■ What the task asks ■
The goal is an unaltered copy of the records below, minus any images.
═══
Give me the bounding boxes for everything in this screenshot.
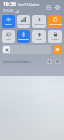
staticText: Mobile data [17, 23, 30, 26]
button[interactable]: Auto-rotate [48, 15, 62, 28]
button[interactable]: Cast [2, 30, 15, 43]
button[interactable]: Edit quick settings [44, 3, 52, 11]
button[interactable]: Do not disturb [46, 58, 53, 65]
staticText: MTN NG [3, 9, 14, 13]
staticText: Screen [51, 38, 59, 41]
button[interactable]: Mobile data [17, 15, 30, 28]
button[interactable]: Brightness [2, 45, 51, 54]
staticText: Flashlight [34, 23, 45, 26]
button[interactable]: Notification settings [54, 58, 61, 65]
button[interactable]: Brightness settings [53, 45, 62, 54]
button[interactable]: Flashlight [32, 15, 46, 28]
button[interactable]: Silent [32, 30, 46, 43]
staticText: Bluetooth [18, 38, 29, 41]
button[interactable]: Screen [48, 30, 62, 43]
staticText: Cast [6, 38, 11, 41]
button[interactable]: Settings [53, 3, 61, 11]
button[interactable]: Bluetooth [17, 30, 30, 43]
staticText: Silent [36, 38, 42, 41]
staticText: Auto-rotate [49, 23, 62, 26]
staticText: Sun 9 October [18, 3, 40, 7]
button[interactable]: WLAN [2, 15, 15, 28]
staticText: 10:38 [3, 1, 16, 8]
staticText: WLAN [5, 23, 12, 26]
staticText: Screen notifications [3, 60, 31, 64]
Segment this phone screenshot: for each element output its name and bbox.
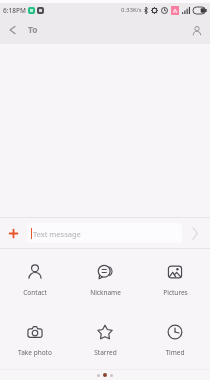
staticText: Pictures (163, 288, 188, 297)
button[interactable]: Pictures (140, 249, 210, 309)
button[interactable]: Nickname (70, 249, 140, 309)
staticText: Text message (33, 229, 81, 239)
staticText: Nickname (90, 288, 121, 297)
button[interactable]: Take photo (0, 309, 70, 369)
button[interactable]: Text message (27, 223, 182, 243)
staticText: Starred (94, 348, 117, 357)
button[interactable]: Add attachment (0, 218, 27, 248)
button[interactable]: Timed (140, 309, 210, 369)
staticText: A (173, 7, 178, 15)
button[interactable]: Starred (70, 309, 140, 369)
button[interactable]: Contact (0, 249, 70, 309)
button[interactable]: Send (182, 218, 210, 248)
staticText: Contact (23, 288, 47, 297)
staticText: 0.33K/s (121, 6, 142, 14)
staticText: 6:18PM (3, 6, 26, 15)
staticText: Take photo (18, 348, 52, 357)
button[interactable]: Contacts (183, 17, 210, 44)
button[interactable]: Back (0, 18, 25, 44)
staticText: Timed (165, 348, 185, 357)
staticText: To (28, 24, 38, 36)
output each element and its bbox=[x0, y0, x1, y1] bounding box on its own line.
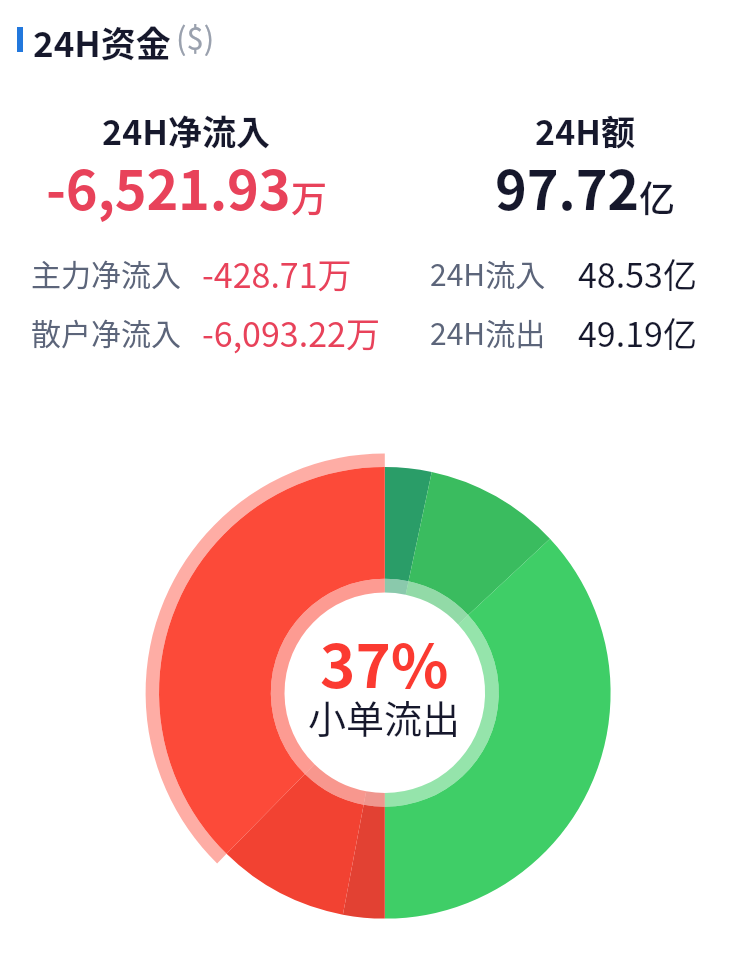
other: 24H 资金流向占比圆环图 bbox=[0, 0, 750, 972]
staticText: 亿 bbox=[639, 170, 676, 222]
staticText: 97.72 bbox=[495, 147, 639, 225]
staticText: 24H流出 bbox=[430, 310, 546, 353]
staticText: -6,093.22万 bbox=[202, 308, 380, 357]
staticText: -6,521.93 bbox=[46, 147, 291, 225]
staticText: 主力净流入 bbox=[31, 251, 181, 294]
staticText: 49.19亿 bbox=[578, 308, 697, 357]
staticText: 37% bbox=[320, 618, 449, 705]
staticText: 24H资金 bbox=[33, 16, 171, 67]
button[interactable]: 24H资金 bbox=[17, 23, 215, 74]
staticText: 24H净流入 bbox=[0, 106, 372, 155]
staticText: -428.71万 bbox=[202, 249, 352, 298]
staticText: 万 bbox=[291, 170, 328, 222]
staticText: 小单流出 bbox=[308, 689, 461, 744]
staticText: 48.53亿 bbox=[578, 249, 697, 298]
staticText: 散户净流入 bbox=[31, 310, 181, 353]
staticText: ($) bbox=[176, 14, 215, 59]
staticText: 24H额 bbox=[420, 106, 750, 155]
staticText: 24H流入 bbox=[430, 251, 546, 294]
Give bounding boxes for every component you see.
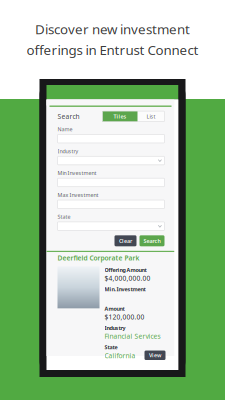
staticText: Min Investment [58, 170, 96, 177]
staticText: View [149, 352, 161, 359]
staticText: $120,000.00 [104, 312, 144, 321]
staticText: State [58, 213, 70, 220]
button[interactable]: List [138, 111, 164, 122]
staticText: Search [58, 112, 80, 121]
staticText: Min. Investment [104, 286, 146, 293]
staticText: Industry [58, 148, 78, 155]
button[interactable]: View [144, 350, 166, 360]
staticText: Deerfield Corporate Park [58, 254, 140, 262]
staticText: Offering Amount [104, 266, 146, 274]
staticText: Clear [119, 237, 132, 244]
staticText: $4,000,000.00 [104, 274, 150, 283]
staticText: Financial Services [104, 332, 160, 341]
staticText: List [146, 113, 156, 120]
button[interactable]: Search [140, 235, 164, 246]
staticText: Amount [104, 305, 124, 312]
staticText: California [104, 351, 136, 360]
staticText: Search [144, 237, 160, 244]
staticText: Max Investment [58, 191, 98, 198]
button[interactable]: Clear [114, 235, 136, 246]
button[interactable]: Tiles [102, 111, 138, 122]
staticText: offerings in Entrust Connect [26, 41, 198, 59]
staticText: State [104, 344, 118, 351]
staticText: Discover new investment [35, 20, 190, 38]
staticText: Industry [104, 324, 126, 332]
staticText: Tiles [114, 113, 126, 120]
staticText: Name [58, 126, 72, 133]
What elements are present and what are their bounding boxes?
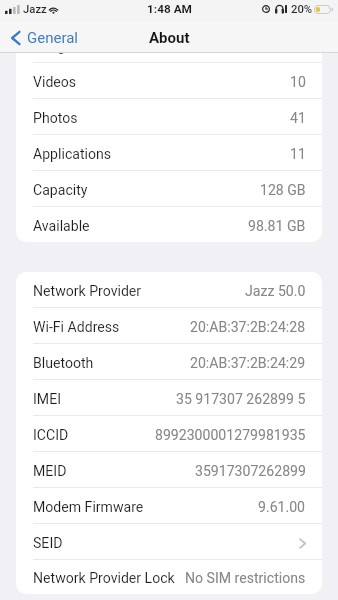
staticText: 35917307262899 (195, 463, 306, 480)
staticText: 10 (290, 74, 306, 91)
staticText: Network Provider (33, 283, 142, 300)
button[interactable]: Capacity (16, 171, 322, 207)
staticText: 41 (290, 110, 306, 127)
button[interactable]: Applications (16, 135, 322, 171)
staticText: Wi-Fi Address (33, 319, 120, 336)
button[interactable]: Modem Firmware (16, 488, 322, 524)
staticText: 20:AB:37:2B:24:28 (190, 319, 306, 336)
staticText: Applications (33, 146, 112, 163)
staticText: MEID (33, 463, 67, 480)
staticText: Photos (33, 110, 78, 127)
button[interactable]: Bluetooth (16, 344, 322, 380)
staticText: No SIM restrictions (185, 570, 306, 587)
staticText: 128 GB (260, 182, 306, 199)
staticText: Capacity (33, 182, 88, 199)
button[interactable]: Videos (16, 63, 322, 99)
button[interactable]: Songs (16, 53, 322, 63)
staticText: ICCID (33, 427, 69, 444)
staticText: General (27, 29, 79, 47)
button[interactable]: Back to General (11, 29, 79, 47)
staticText: Jazz 50.0 (245, 283, 306, 300)
staticText: Jazz (23, 3, 47, 16)
staticText: Songs (33, 53, 73, 55)
staticText: 20% (291, 3, 313, 16)
staticText: 1:48 AM (147, 2, 192, 16)
staticText: 98.81 GB (248, 218, 306, 235)
staticText: Videos (33, 74, 77, 91)
staticText: SEID (33, 535, 63, 552)
button[interactable]: IMEI (16, 380, 322, 416)
button[interactable]: Available (16, 207, 322, 242)
staticText: Network Provider Lock (33, 570, 175, 587)
staticText: IMEI (33, 391, 61, 408)
staticText: 20:AB:37:2B:24:29 (190, 355, 306, 372)
staticText: 9.61.00 (258, 499, 306, 516)
staticText: Modem Firmware (33, 499, 144, 516)
button[interactable]: Wi-Fi Address (16, 308, 322, 344)
staticText: 11 (290, 146, 306, 163)
button[interactable]: Network Provider (16, 272, 322, 308)
button[interactable]: Photos (16, 99, 322, 135)
staticText: About (149, 29, 190, 47)
button[interactable]: SEID (16, 524, 322, 560)
button[interactable]: MEID (16, 452, 322, 488)
staticText: Bluetooth (33, 355, 94, 372)
button[interactable]: ICCID (16, 416, 322, 452)
button[interactable]: Network Provider Lock (16, 560, 322, 594)
staticText: 8992300001279981935 (155, 427, 306, 444)
staticText: 35 917307 262899 5 (176, 391, 306, 408)
staticText: Available (33, 218, 90, 235)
═══
■ Exercise solution ■
Give me the bounding boxes for everything in this screenshot.
staticText: Mobile data [17, 23, 30, 26]
button[interactable]: Auto-rotate [48, 15, 62, 28]
button[interactable]: Cast [2, 30, 15, 43]
button[interactable]: Edit quick settings [44, 3, 52, 11]
button[interactable]: Do not disturb [46, 58, 53, 65]
staticText: MTN NG [3, 9, 14, 13]
staticText: Screen [51, 38, 59, 41]
button[interactable]: Mobile data [17, 15, 30, 28]
button[interactable]: Brightness [2, 45, 51, 54]
staticText: Flashlight [34, 23, 45, 26]
button[interactable]: Notification settings [54, 58, 61, 65]
button[interactable]: Brightness settings [53, 45, 62, 54]
button[interactable]: Flashlight [32, 15, 46, 28]
button[interactable]: Silent [32, 30, 46, 43]
staticText: Bluetooth [18, 38, 29, 41]
button[interactable]: Screen [48, 30, 62, 43]
staticText: Cast [6, 38, 11, 41]
button[interactable]: Settings [53, 3, 61, 11]
button[interactable]: Bluetooth [17, 30, 30, 43]
staticText: Silent [36, 38, 42, 41]
staticText: Auto-rotate [49, 23, 62, 26]
staticText: Sun 9 October [18, 3, 40, 7]
button[interactable]: WLAN [2, 15, 15, 28]
staticText: 10:38 [3, 1, 16, 8]
staticText: WLAN [5, 23, 12, 26]
staticText: Screen notifications [3, 60, 31, 64]
Segment this phone screenshot: for each element output its name and bbox.
staticText: Pictures (163, 288, 188, 297)
button[interactable]: Pictures (140, 249, 210, 309)
button[interactable]: Nickname (70, 249, 140, 309)
staticText: Text message (33, 229, 81, 239)
staticText: Nickname (90, 288, 121, 297)
button[interactable]: Take photo (0, 309, 70, 369)
button[interactable]: Text message (27, 223, 182, 243)
staticText: Starred (94, 348, 117, 357)
button[interactable]: Add attachment (0, 218, 27, 248)
button[interactable]: Timed (140, 309, 210, 369)
staticText: A (173, 7, 178, 15)
button[interactable]: Starred (70, 309, 140, 369)
button[interactable]: Contact (0, 249, 70, 309)
button[interactable]: Send (182, 218, 210, 248)
staticText: Contact (23, 288, 47, 297)
staticText: 0.33K/s (121, 6, 142, 14)
staticText: 6:18PM (3, 6, 26, 15)
staticText: Take photo (18, 348, 52, 357)
button[interactable]: Contacts (183, 17, 210, 44)
button[interactable]: Back (0, 18, 25, 44)
staticText: Timed (165, 348, 185, 357)
staticText: To (28, 24, 38, 36)
output each element and its bbox=[x0, y0, x1, y1] bounding box on its own line.
other: 24H 资金流向占比圆环图 bbox=[0, 0, 750, 972]
staticText: 亿 bbox=[639, 170, 676, 222]
staticText: 97.72 bbox=[495, 147, 639, 225]
staticText: 24H流出 bbox=[430, 310, 546, 353]
staticText: -6,093.22万 bbox=[202, 308, 380, 357]
staticText: -6,521.93 bbox=[46, 147, 291, 225]
staticText: 主力净流入 bbox=[31, 251, 181, 294]
staticText: 49.19亿 bbox=[578, 308, 697, 357]
staticText: 37% bbox=[320, 618, 449, 705]
staticText: 24H资金 bbox=[33, 16, 171, 67]
button[interactable]: 24H资金 bbox=[17, 23, 215, 74]
staticText: 24H净流入 bbox=[0, 106, 372, 155]
staticText: -428.71万 bbox=[202, 249, 352, 298]
staticText: 万 bbox=[291, 170, 328, 222]
staticText: 小单流出 bbox=[308, 689, 461, 744]
staticText: 48.53亿 bbox=[578, 249, 697, 298]
staticText: 散户净流入 bbox=[31, 310, 181, 353]
staticText: ($) bbox=[176, 14, 215, 59]
staticText: 24H额 bbox=[420, 106, 750, 155]
staticText: 24H流入 bbox=[430, 251, 546, 294]
Give bounding boxes for every component you see.
staticText: Min Investment [58, 170, 96, 177]
staticText: View [149, 352, 161, 359]
staticText: $120,000.00 [104, 312, 144, 321]
staticText: State [58, 213, 70, 220]
button[interactable]: List [138, 111, 164, 122]
staticText: Search [58, 112, 80, 121]
staticText: Min. Investment [104, 286, 146, 293]
staticText: Industry [58, 148, 78, 155]
button[interactable]: View [144, 350, 166, 360]
staticText: Deerfield Corporate Park [58, 254, 140, 262]
staticText: Offering Amount [104, 266, 146, 274]
staticText: Clear [119, 237, 132, 244]
staticText: $4,000,000.00 [104, 274, 150, 283]
staticText: Financial Services [104, 332, 160, 341]
staticText: List [146, 113, 156, 120]
button[interactable]: Search [140, 235, 164, 246]
staticText: Amount [104, 305, 124, 312]
staticText: California [104, 351, 136, 360]
staticText: Search [144, 237, 160, 244]
staticText: Max Investment [58, 191, 98, 198]
button[interactable]: Clear [114, 235, 136, 246]
button[interactable]: Tiles [102, 111, 138, 122]
staticText: offerings in Entrust Connect [26, 41, 198, 59]
staticText: State [104, 344, 118, 351]
staticText: Discover new investment [35, 20, 190, 38]
staticText: Industry [104, 324, 126, 332]
staticText: Tiles [114, 113, 126, 120]
staticText: Name [58, 126, 72, 133]
What elements are present and what are their bounding boxes?
staticText: 35917307262899 (195, 463, 306, 480)
staticText: 10 (290, 74, 306, 91)
staticText: Network Provider (33, 283, 142, 300)
button[interactable]: Capacity (16, 171, 322, 207)
staticText: 41 (290, 110, 306, 127)
button[interactable]: Applications (16, 135, 322, 171)
staticText: Wi-Fi Address (33, 319, 120, 336)
button[interactable]: Modem Firmware (16, 488, 322, 524)
staticText: 20:AB:37:2B:24:28 (190, 319, 306, 336)
staticText: Applications (33, 146, 112, 163)
staticText: MEID (33, 463, 67, 480)
staticText: Photos (33, 110, 78, 127)
button[interactable]: Bluetooth (16, 344, 322, 380)
staticText: No SIM restrictions (185, 570, 306, 587)
staticText: 128 GB (260, 182, 306, 199)
staticText: Capacity (33, 182, 88, 199)
button[interactable]: Videos (16, 63, 322, 99)
button[interactable]: Songs (16, 53, 322, 63)
staticText: ICCID (33, 427, 69, 444)
staticText: General (27, 29, 79, 47)
button[interactable]: Back to General (11, 29, 79, 47)
staticText: Jazz 50.0 (245, 283, 306, 300)
staticText: Jazz (23, 3, 47, 16)
staticText: Songs (33, 53, 73, 55)
staticText: 20% (291, 3, 313, 16)
staticText: 1:48 AM (147, 2, 192, 16)
staticText: 98.81 GB (248, 218, 306, 235)
staticText: Videos (33, 74, 77, 91)
staticText: SEID (33, 535, 63, 552)
button[interactable]: IMEI (16, 380, 322, 416)
button[interactable]: Available (16, 207, 322, 242)
staticText: Network Provider Lock (33, 570, 175, 587)
staticText: IMEI (33, 391, 61, 408)
staticText: 20:AB:37:2B:24:29 (190, 355, 306, 372)
staticText: 9.61.00 (258, 499, 306, 516)
staticText: Modem Firmware (33, 499, 144, 516)
button[interactable]: Wi-Fi Address (16, 308, 322, 344)
staticText: 11 (290, 146, 306, 163)
button[interactable]: Network Provider (16, 272, 322, 308)
button[interactable]: Photos (16, 99, 322, 135)
staticText: About (149, 29, 190, 47)
button[interactable]: SEID (16, 524, 322, 560)
button[interactable]: MEID (16, 452, 322, 488)
staticText: Bluetooth (33, 355, 94, 372)
button[interactable]: ICCID (16, 416, 322, 452)
button[interactable]: Network Provider Lock (16, 560, 322, 594)
staticText: 8992300001279981935 (155, 427, 306, 444)
staticText: 35 917307 262899 5 (176, 391, 306, 408)
staticText: Available (33, 218, 90, 235)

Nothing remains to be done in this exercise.